**EXERCISE GOAL**
Return every line in the entries below where the word "hóspedes" shows up.

**MATERIAL SUPPLIED**
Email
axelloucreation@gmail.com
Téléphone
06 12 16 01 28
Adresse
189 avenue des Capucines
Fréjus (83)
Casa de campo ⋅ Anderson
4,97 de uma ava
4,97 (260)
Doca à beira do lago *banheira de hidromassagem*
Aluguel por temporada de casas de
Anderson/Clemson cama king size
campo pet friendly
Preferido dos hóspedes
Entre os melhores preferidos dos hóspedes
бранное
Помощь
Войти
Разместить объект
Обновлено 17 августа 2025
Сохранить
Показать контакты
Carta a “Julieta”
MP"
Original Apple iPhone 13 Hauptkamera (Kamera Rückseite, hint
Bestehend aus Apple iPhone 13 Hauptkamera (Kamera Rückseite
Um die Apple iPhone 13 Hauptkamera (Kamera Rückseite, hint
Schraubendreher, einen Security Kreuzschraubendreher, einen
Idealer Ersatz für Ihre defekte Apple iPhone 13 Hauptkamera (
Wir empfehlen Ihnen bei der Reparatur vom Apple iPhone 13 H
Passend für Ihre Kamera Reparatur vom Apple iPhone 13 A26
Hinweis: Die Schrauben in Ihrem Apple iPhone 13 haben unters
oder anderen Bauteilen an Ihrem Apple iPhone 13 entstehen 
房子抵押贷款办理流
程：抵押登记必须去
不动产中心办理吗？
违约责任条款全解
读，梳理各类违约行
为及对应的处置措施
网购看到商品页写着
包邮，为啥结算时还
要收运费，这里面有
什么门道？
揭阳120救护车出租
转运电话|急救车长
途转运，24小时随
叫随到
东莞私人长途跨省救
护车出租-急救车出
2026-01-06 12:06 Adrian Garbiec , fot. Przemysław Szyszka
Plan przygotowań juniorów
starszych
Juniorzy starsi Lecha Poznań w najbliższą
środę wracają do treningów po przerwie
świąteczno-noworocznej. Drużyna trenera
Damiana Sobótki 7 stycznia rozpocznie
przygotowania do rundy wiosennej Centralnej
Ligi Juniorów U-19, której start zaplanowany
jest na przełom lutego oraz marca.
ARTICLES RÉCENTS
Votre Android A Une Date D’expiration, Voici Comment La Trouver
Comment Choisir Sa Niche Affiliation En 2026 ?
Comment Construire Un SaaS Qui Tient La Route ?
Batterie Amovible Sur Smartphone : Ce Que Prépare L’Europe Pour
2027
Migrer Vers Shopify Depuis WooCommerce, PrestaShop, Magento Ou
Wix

**SOLUTION FOR THIS TASK**
Preferido dos hóspedes
Entre os melhores preferidos dos hóspedes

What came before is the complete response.